Could you write out every record below exactly, leaving the pictures out?

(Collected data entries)
----------

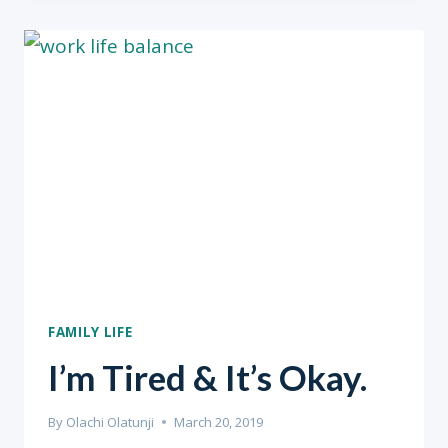
FROM
HOME
&
COVID-
19
FAMILY LIFE
I’m Tired & It’s Okay.
By
Olachi Olatunji
March 20, 2019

----------

= Solution for this exercise =
FROM
HOME
&
COVID-
19
FAMILY LIFE
I’m Tired & It’s Okay.
By
Olachi Olatunji
March 20, 2019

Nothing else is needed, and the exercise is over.